After I’d been around the village this afternoon and taken a lot of middling photos of insects I didn’t care about very much, I thought I ought to do something useful, so I got a net and skimmed the ponds of fallen leaves and blanket weed. I lifted a really interesting invertebrate out of the patio pond, and it was only after I’d freed it from the net and popped it back into the water that it occurred to me that I hadn’t photographed it, and it would have made a more interesting post that anything I’d snapped so far. Doh!
Shaking my head at myself, I wandered on down the garden and set to work on the wildlife pond, but as I knelt down and leaned over to get some fallen leaves and twigs, I heard the tell-tale rustling of dragonfly wings just to my right, and turned to find a Southern Hawker ovipositing in the log pile.

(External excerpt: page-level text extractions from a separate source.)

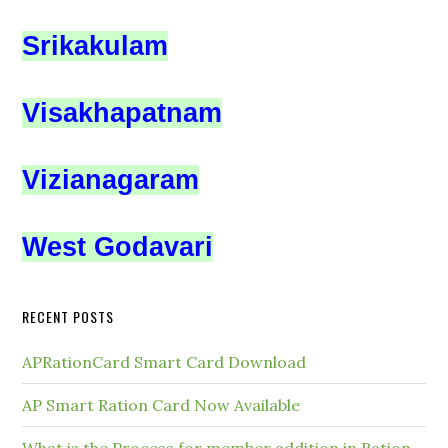
Srikakulam
Visakhapatnam
Vizianagaram
West Godavari
RECENT POSTS
APRationCard Smart Card Download
AP Smart Ration Card Now Available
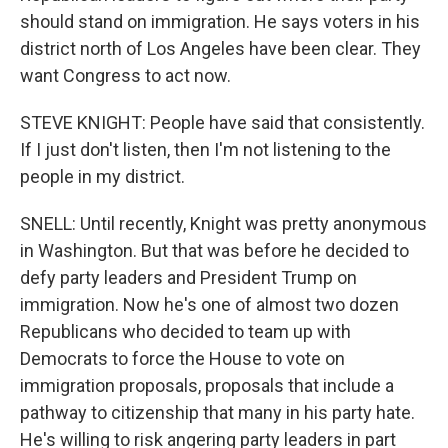
should stand on immigration. He says voters in his
district north of Los Angeles have been clear. They
want Congress to act now.
STEVE KNIGHT: People have said that consistently.
If I just don't listen, then I'm not listening to the
people in my district.
SNELL: Until recently, Knight was pretty anonymous
in Washington. But that was before he decided to
defy party leaders and President Trump on
immigration. Now he's one of almost two dozen
Republicans who decided to team up with
Democrats to force the House to vote on
immigration proposals, proposals that include a
pathway to citizenship that many in his party hate.
He's willing to risk angering party leaders in part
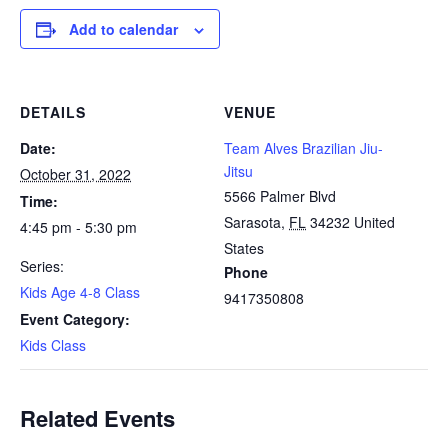
Add to calendar
DETAILS
VENUE
Date:
Team Alves Brazilian Jiu-
Jitsu
October 31, 2022
5566 Palmer Blvd
Time:
Sarasota
,
FL
34232
United
4:45 pm - 5:30 pm
States
Series:
Phone
Kids Age 4-8 Class
9417350808
Event Category:
Kids Class
Related Events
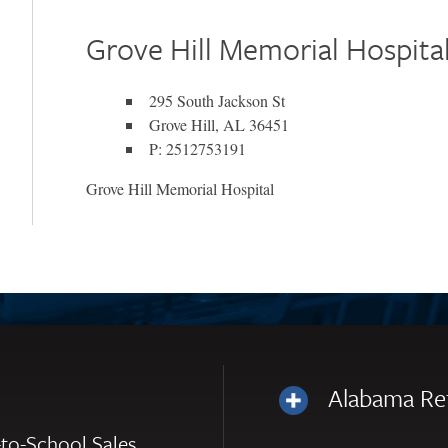
Grove Hill Memorial Hospita
295 South Jackson St
Grove Hill, AL 36451
P: 2512753191
Grove Hill Memorial Hospital
Alabama Re
to-School Sales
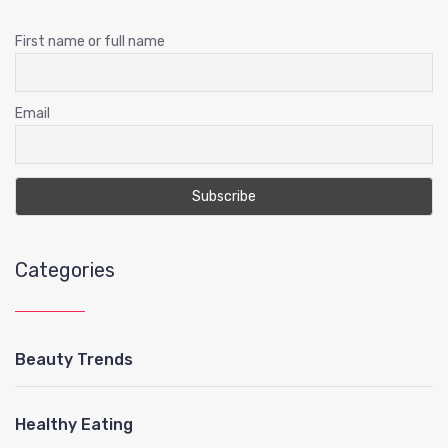
First name or full name
Email
Categories
Beauty Trends
Healthy Eating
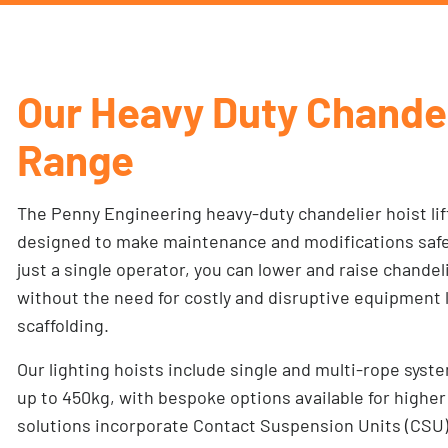
Our Heavy Duty Chande
Range
The Penny Engineering heavy-duty chandelier hoist lif
designed to make maintenance and modifications safe, 
just a single operator, you can lower and raise chande
without the need for costly and disruptive equipment li
scaffolding.
Our lighting hoists include single and multi-rope syst
up to 450kg, with bespoke options available for highe
solutions incorporate Contact Suspension Units (CSU), 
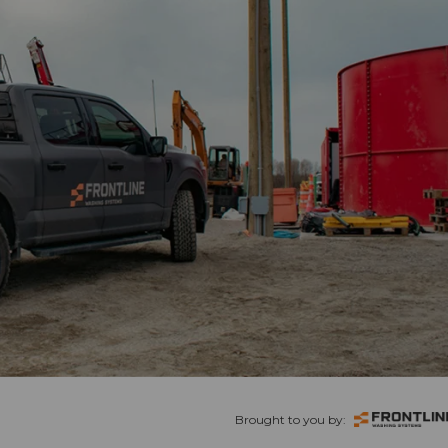
Brought to you by:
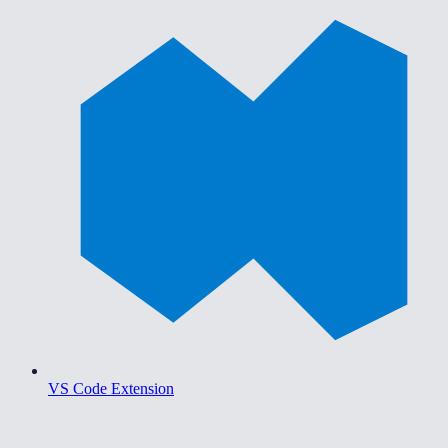
VS Code Extension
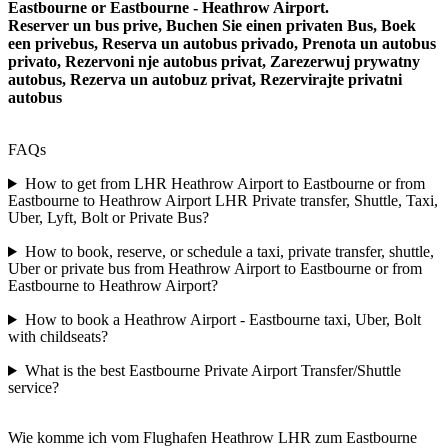
Eastbourne or Eastbourne - Heathrow Airport.
Reserver un bus prive, Buchen Sie einen privaten Bus, Boek
een privebus, Reserva un autobus privado, Prenota un autobus
privato, Rezervoni nje autobus privat, Zarezerwuj prywatny
autobus, Rezerva un autobuz privat, Rezervirajte privatni
autobus
FAQs
How to get from LHR Heathrow Airport to Eastbourne or from
Eastbourne to Heathrow Airport LHR Private transfer, Shuttle, Taxi,
Uber, Lyft, Bolt or Private Bus?
How to book, reserve, or schedule a taxi, private transfer, shuttle,
Uber or private bus from Heathrow Airport to Eastbourne or from
Eastbourne to Heathrow Airport?
How to book a Heathrow Airport - Eastbourne taxi, Uber, Bolt
with childseats?
What is the best Eastbourne Private Airport Transfer/Shuttle
service?
Wie komme ich vom Flughafen Heathrow LHR zum Eastbourne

Looking round wildly for the camera, I realised that I’d left it on the kitchen table. Calamity! Scrambling to my feet and throwing the net aside, I ran – literally ran, something no-one has seen me do in about a decade – back to the house, grabbed the camera, and ran back – only to find that she’d gone.
I was sitting on the bench, getting my breath back and berating myself for being an idiot, when she reappeared, circled the pond, flew over and took a look at me (“Well hello!! There you are! Sorry if I startled you!”), then returned to the log pile and set to work again. I stalked her carefully for the next ten minutes, at the end of which she lifted, flew a circuit around me, circled the pond one more time, and left. The last time I saw a Southern Hawker ovipositing in our garden was six weeks ago, and I haven’t seen one in the village at all for about ten days, so I was absolutely thrilled to find that they’re still around and that the little habitat we created is still being visited. I don’t mind admitting that the encounter left me a little emotional. And that I did the Crash Bandicoot dance.
I haven’t done much mono work recently, because nature shots tend to lend themselves to colour, but I noticed that this week’s Mono Monday theme is “In and out”, which is a pretty good description of the way a Southern Hawker oviposits, so I’ve converted this image and offer it as my entry for the challenge.